Work instruction: Search the listing below for the word "Langlebig" and return each line that contains it.

Dataset entries:
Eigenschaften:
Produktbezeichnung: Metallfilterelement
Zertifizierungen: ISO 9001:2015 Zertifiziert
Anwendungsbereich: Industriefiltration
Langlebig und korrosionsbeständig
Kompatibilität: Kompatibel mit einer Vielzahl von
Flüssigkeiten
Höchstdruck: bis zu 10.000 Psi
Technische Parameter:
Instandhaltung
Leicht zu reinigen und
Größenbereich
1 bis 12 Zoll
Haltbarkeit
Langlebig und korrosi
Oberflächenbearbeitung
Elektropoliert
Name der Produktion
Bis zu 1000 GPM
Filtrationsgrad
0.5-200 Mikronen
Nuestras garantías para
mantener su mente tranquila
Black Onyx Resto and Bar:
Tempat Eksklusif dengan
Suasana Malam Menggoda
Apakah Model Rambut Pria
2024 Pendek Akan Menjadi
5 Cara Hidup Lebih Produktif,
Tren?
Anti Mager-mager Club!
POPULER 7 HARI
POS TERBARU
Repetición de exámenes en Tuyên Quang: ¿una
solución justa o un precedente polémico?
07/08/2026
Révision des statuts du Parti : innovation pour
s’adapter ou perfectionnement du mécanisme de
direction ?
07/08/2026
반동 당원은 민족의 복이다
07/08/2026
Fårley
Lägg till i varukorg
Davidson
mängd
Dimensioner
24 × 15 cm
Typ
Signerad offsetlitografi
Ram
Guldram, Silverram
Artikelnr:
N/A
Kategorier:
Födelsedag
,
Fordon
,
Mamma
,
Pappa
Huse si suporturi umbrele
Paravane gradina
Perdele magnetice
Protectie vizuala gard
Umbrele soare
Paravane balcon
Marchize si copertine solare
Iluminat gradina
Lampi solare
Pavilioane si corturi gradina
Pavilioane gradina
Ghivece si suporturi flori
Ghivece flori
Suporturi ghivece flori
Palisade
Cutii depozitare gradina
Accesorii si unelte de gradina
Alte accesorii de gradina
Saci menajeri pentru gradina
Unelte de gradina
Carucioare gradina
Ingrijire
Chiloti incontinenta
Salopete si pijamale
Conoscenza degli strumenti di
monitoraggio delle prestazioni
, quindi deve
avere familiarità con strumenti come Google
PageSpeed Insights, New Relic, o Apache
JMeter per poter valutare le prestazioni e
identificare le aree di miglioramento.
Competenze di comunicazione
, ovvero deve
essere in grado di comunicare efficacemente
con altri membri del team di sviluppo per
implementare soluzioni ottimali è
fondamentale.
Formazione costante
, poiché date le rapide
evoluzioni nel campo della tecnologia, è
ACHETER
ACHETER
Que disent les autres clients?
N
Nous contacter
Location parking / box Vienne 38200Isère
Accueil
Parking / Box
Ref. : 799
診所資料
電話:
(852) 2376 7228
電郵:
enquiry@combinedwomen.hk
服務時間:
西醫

Response area:
Langlebig und korrosionsbeständig
Langlebig und korrosi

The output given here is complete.